What distinguishes Castillo's film from those aforementioned is its distinctly feminine viewpoint, presenting us with a teenage protagonist in 16-year-old Sofia (a striking debut from Demian Hernández), who it's easy to surmise might be a proxy for the filmmaker, who had a similar upbringing.
Too Late to Die Young takes us back to the Chile of 1990. Fascist dictator General Pinochet has been ousted from power and there's a particularly hopeful party atmosphere in the days leading up to New Year's Eve. As her nation is going through revolutionary changes, Sofia is herself transitioning from adolescence to adulthood, a process made all the more difficult by the absence of her mother, a famous singer who refused to join her father in living in an artistic commune in the hills above Santiago, a city whose lights can be glimpsed in the background of nocturnal scenes like some great overturned Christmas tree.
Taking place over roughly a week in the run up to a New Year's Eve celebration, which the commune's residents have put much planning into, Too Late to Die Young is low on plot but heavy on establishing an immersive sense of time and place. Taking place in the era before such intrusive tools as the internet and cellphones, the film suggests this is the last time the lifestyle it portrays could be enjoyed without interruption, and the movie's dramatic climax proposes that all concerned can no longer continue their way of life.
Far from a hagiography of this way of life, Castillo's film is quietly judgmental of its protagonists. The commune members are all arty farty types who would no doubt consider themselves good liberals, but like class-reversed gypsies, they view the working class residents of the town whose outskirts they have pitched up on with condescension and contempt. When a missing dog turns up at a local's home, money is used to pry the animal from the arms of a tearful young girl who has since adopted the animal, and it's later implied that it may not even be the same dog. The antics of the commune's children, which will later have dire consequences, are blamed on resentful locals. A brawl breaks out when two male commune members hit the town, their heads swimming with alcohol and entitlement.
Yet while Castillo's film is so concerned with its physical and natural environment, and how its characters interact and coexist within their surrounds, it's first and foremost the story of a young woman fumbling her way out of the cocoon of adolescence and attempting to spread her adult wings. Early on, Sofia is berated by her father when he spots her puffing on a cigarette. "I'm a smoker now Dad," is her curt response, and in this simple exchange we're given the dynamic between Sofia and her father; perhaps that of all fathers and daughters, the former wishing they could slow down the latter's growth, the latter wishing for just the opposite.
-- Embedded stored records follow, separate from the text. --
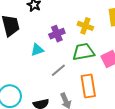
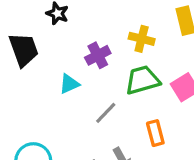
orange rectangle: (88, 86) -> (155, 133), size x0.7

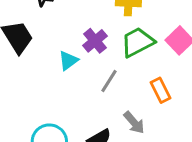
purple cross: (98, 55) -> (95, 41), moved

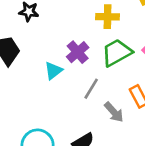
gray arrow: (134, 123) -> (114, 112), moved

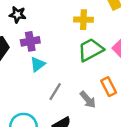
purple cross: (78, 52) -> (30, 41), moved, turned 30
gray line: (91, 89) -> (55, 92), moved

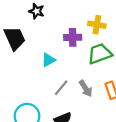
purple cross: (30, 41) -> (73, 37), moved
gray arrow: (88, 100) -> (86, 88), moved

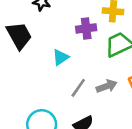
gray arrow: (86, 88) -> (107, 86), turned -72

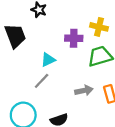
gray line: (78, 88) -> (42, 81), moved

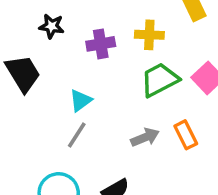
purple cross: (74, 38) -> (101, 44), moved

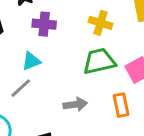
purple cross: (101, 44) -> (44, 24), moved
orange rectangle: (186, 135) -> (121, 105), moved

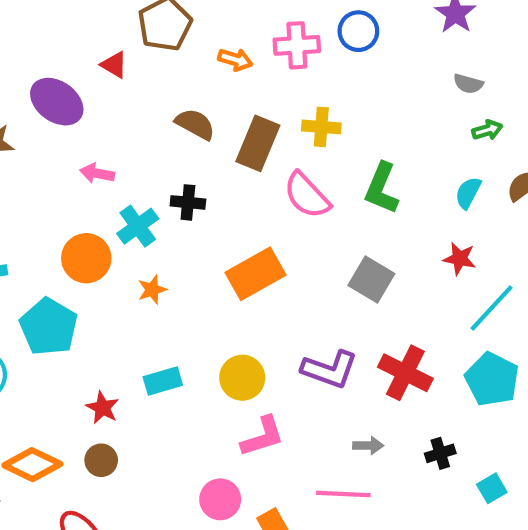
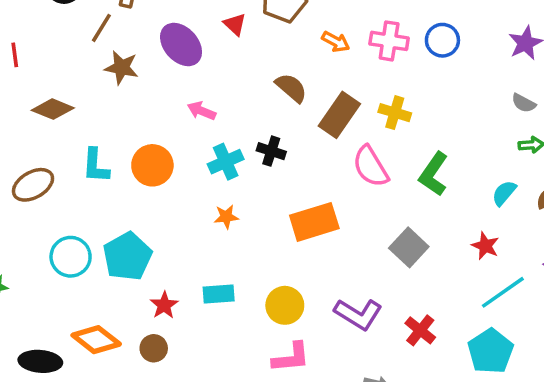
orange circle: (86, 258) -> (152, 165), moved
cyan pentagon: (49, 327) -> (127, 256), moved
red cross: (405, 373) -> (420, 330), size x0.7

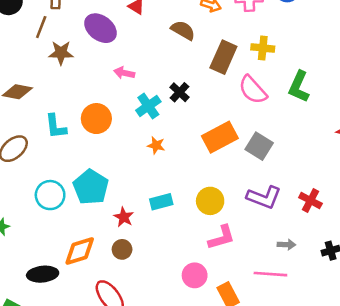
brown semicircle: (291, 88) -> (183, 30), moved
black cross: (271, 151) -> (180, 92), turned 36
orange star: (226, 217) -> (156, 145), turned 30
gray square: (409, 247) -> (259, 146), moved
orange diamond: (96, 340) -> (80, 251), turned -44

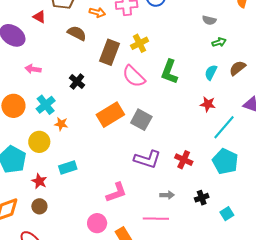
yellow cross: (263, 48) -> (140, 43), turned -30
cyan cross: (148, 106) -> (46, 105), moved
yellow circle: (210, 201) -> (39, 142), moved

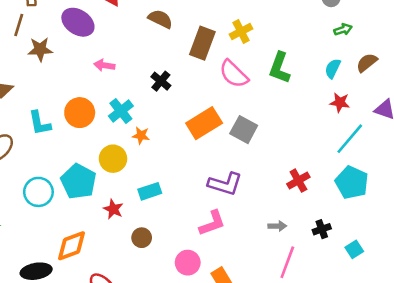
red star: (208, 104) -> (340, 102), moved
purple L-shape: (147, 159) -> (225, 184), moved
red cross: (184, 160) -> (298, 181), turned 36
brown circle: (39, 206) -> (142, 238), moved
pink line: (156, 219) -> (287, 262), moved, turned -70

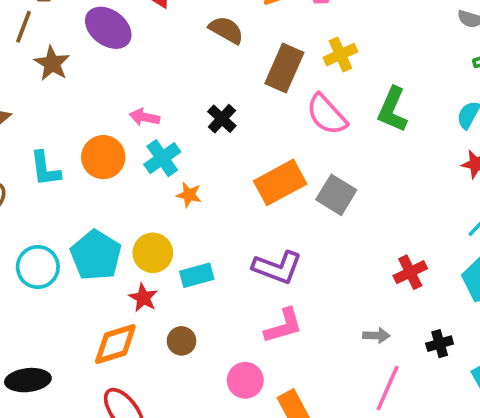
brown star: (40, 49) -> (52, 63), turned 30
pink arrow: (104, 65) -> (144, 117), moved
yellow circle: (113, 159) -> (153, 253), moved
purple L-shape: (225, 184) -> (277, 267), moved
orange diamond: (72, 246) -> (115, 344), moved

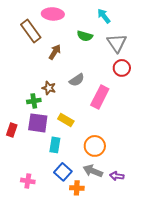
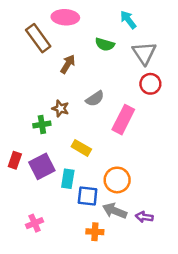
purple square: (38, 123) -> (42, 166), moved, turned -35
blue square: (63, 172) -> (88, 196), moved, turned -36
pink cross: (28, 181) -> (35, 223), turned -32

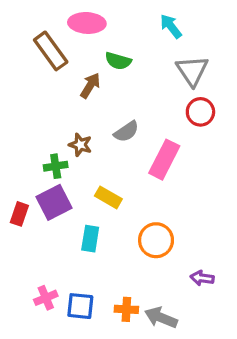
green semicircle: (105, 44) -> (118, 61), moved
purple square: (42, 166) -> (54, 202), moved
blue square: (88, 196) -> (80, 306), moved
gray arrow: (115, 211) -> (161, 318), moved
purple arrow: (144, 217) -> (202, 278), moved

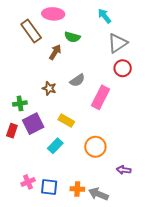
gray triangle: (192, 71) -> (118, 43), turned 30
green cross: (56, 166) -> (20, 103), moved
cyan rectangle: (90, 239) -> (55, 146), turned 35

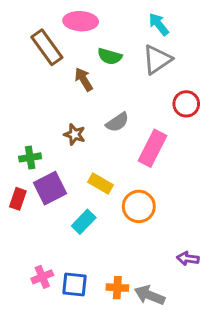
gray triangle: (118, 43) -> (157, 59), moved
brown arrow: (55, 52) -> (84, 79), turned -63
orange circle: (95, 147) -> (139, 206), moved

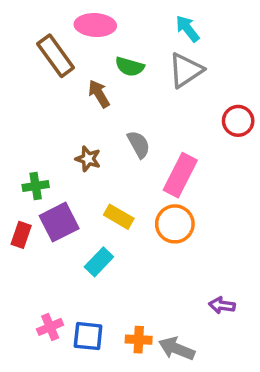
red circle: (186, 104) -> (238, 121), moved
gray semicircle: (117, 122) -> (139, 144), turned -85
orange circle: (139, 206) -> (175, 224), moved

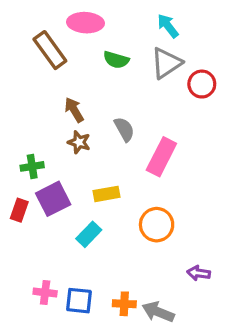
brown arrow: (99, 94) -> (74, 110), moved
red circle: (238, 121) -> (202, 84), moved
yellow rectangle: (119, 217) -> (106, 194), turned -40
orange circle: (175, 224) -> (157, 225), moved
pink cross: (50, 327) -> (45, 292), turned 30

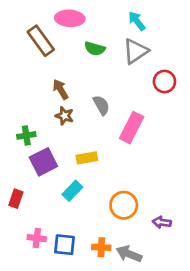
red circle: (202, 84) -> (164, 82), moved
red rectangle: (19, 210) -> (16, 199), moved
orange circle: (157, 225) -> (124, 205), moved

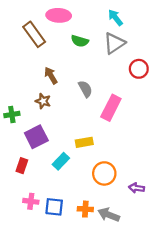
brown star: (64, 116) -> (43, 101), moved
green cross: (26, 135) -> (12, 114), moved
yellow rectangle: (87, 158) -> (84, 142), moved
red rectangle: (16, 199) -> (22, 166), moved

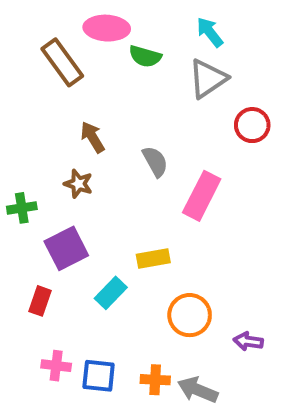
green semicircle: (80, 41) -> (145, 56), moved

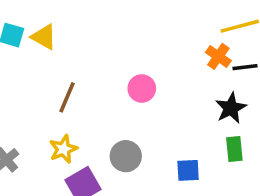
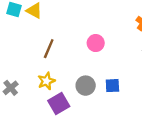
blue square: (188, 170) -> (112, 86), moved

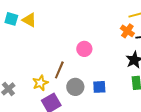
brown line: (49, 49) -> (59, 70), moved

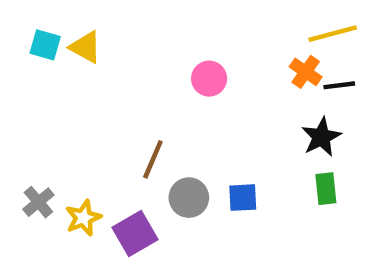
pink circle: (84, 49) -> (209, 79), moved
yellow star: (40, 83) -> (83, 218), moved

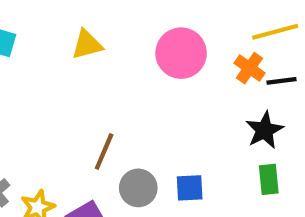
yellow triangle: (86, 47) -> (87, 45), moved, turned -44
pink circle: (209, 79) -> (181, 53), moved, size x1.5

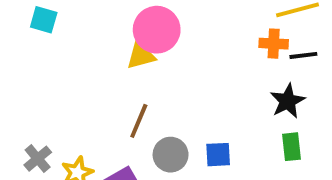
yellow triangle: (87, 45) -> (141, 55), moved
pink circle: (181, 53) -> (157, 30), moved
orange cross: (250, 68) -> (274, 44), turned -32

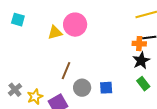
orange cross: (274, 44) -> (139, 44), moved
yellow triangle: (141, 55) -> (55, 33), moved
green rectangle: (292, 147) -> (143, 84), turned -32

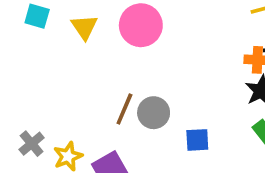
yellow triangle: (55, 33) -> (84, 27), moved, turned -49
gray circle: (82, 88) -> (154, 113), moved

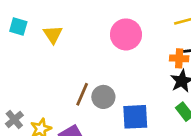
pink circle: (141, 25) -> (126, 34), moved
blue square: (197, 140) -> (135, 117), size x1.5

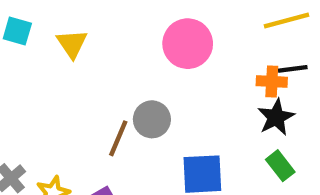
gray circle: (103, 97) -> (152, 119), moved

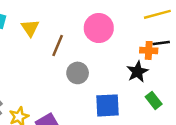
black star: (276, 117) -> (137, 72), moved
brown line: (118, 138) -> (58, 45), moved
Sofia's growth is accelerated when Ignacio (Matías Oviedo), a handsome twentysomething drifter, arrives at the commune to spend the holidays. From the off, it's clear to anyone older than Sofia that the object of her affection is a bit of a slimey douchebag, yet the film never submits their relationship as something for the viewer to scorn. Rather Castillo presents it as a necessary rite of passage. We know heartbreak is inevitable, but perhaps also essential. Said heartbreak also extends to Lucas (Antar Machado), the sensitive teenage troubadour who is head over heels with the sullen Sofia. Again, while we feel sympathy with Lucas, we never root for him to find romance with Sofia, and we get the impression both these teenagers will learn more from heartbreak than facile fulfillment.
A counterpoint to Sofia's headlong rush to adulthood is represented by her 10-year-old sister Clara (Magdalena Tótoro) and her attachment to the aforementioned ambiguous pooch. Castillo's film opens and closes with the image of the canine galloping through the dust, but tellingly in opposite directions, Clara's heart as hardened by her animal's betrayal as Sofia is by her dubious lover. Does childhood end when you first experience sex, or when your dog runs away?
Too Late to Die Young is in UK/ROI cinemas May 24th.